*WHAT THE EXERCISE ASKS:*
The lines below that include the word "Чехії" are to be reported.

*DATA UNDER STUDY:*
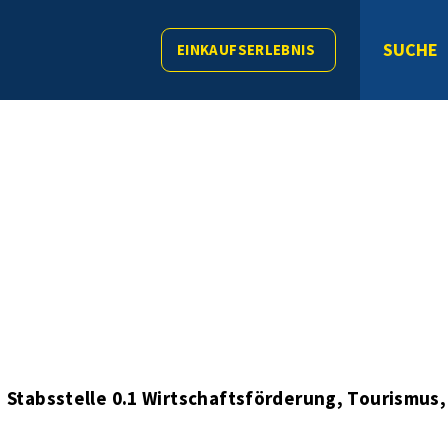
SUCHE
EINKAUFSERLEBNIS
Stabsstelle 0.1 Wirtschaftsförderung, Tourismus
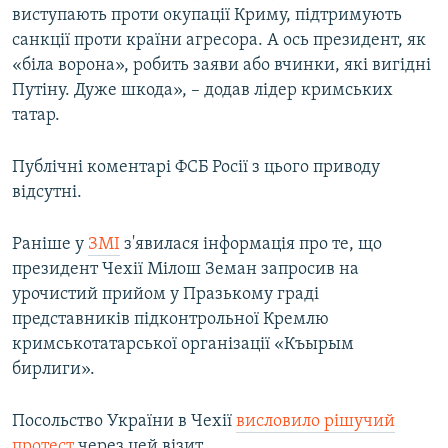
виступають проти окупації Криму, підтримують
санкції проти країни агресора. А ось президент, як
«біла ворона», робить заяви або вчинки, які вигідні
Путіну. Дуже шкода», – додав лідер кримських
татар.
Публічні коментарі ФСБ Росії з цього приводу
відсутні.
Раніше у
ЗМІ
з'явилася інформація про те, що
президент Чехії Мілош Земан запросив на
урочистий прийом у Празькому граді
представників підконтрольної Кремлю
кримськотатарської організації «Къырым
бирлиги».
Посольство України в Чехії
висловило рішучий
протест
через цей візит.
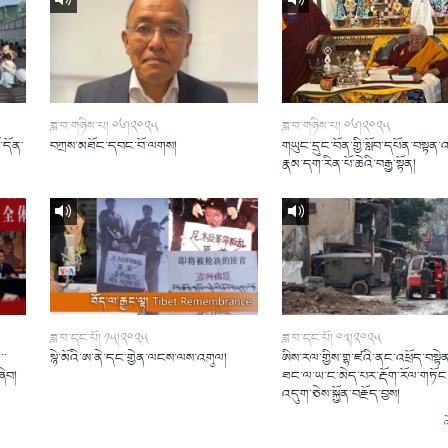
ཟླ་བ་གཉིས་པ། ༠༦།༢༠༢༥
ཟླ་བ་གཉིས་པ། ༠༦།༢༠༢༥
ོ་དོན་
བཀྲས་མཐོང་དབང་བོ་ལགས།
གཡུང་དྲུང་བོན་གྱི་སློབ་དཔོན་བསྟན་
།
རྣམ་དག་རིན་པོ་ཆེའི་བརྒྱ་སྟོན།
ཟླ་བ་དང་པོ། ༡༥།༢༠༢༥
ཟླ་བ་དང་པོ། ༠༣།༢༠༢༥
་་
སྙེ་མོའི་ཨ་ནེ་དང་གྱེན་ལངས་ལས་འགུལ།
ཨིས་རལ་གྱིས་གྷ་ཛའི་ནང་འཕྲོད་བསྟེན
ཞིབ།
ཐང་ལ་ཡ་ང་མེད་པར་རྡོག་རོལ་གཏོང་
འདུག་ཅེས་སྐྱོན་བརྗོད་བྱས།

*EXERCISE ANSWER:*
президент Чехії Мілош Земан запросив на
Посольство України в Чехії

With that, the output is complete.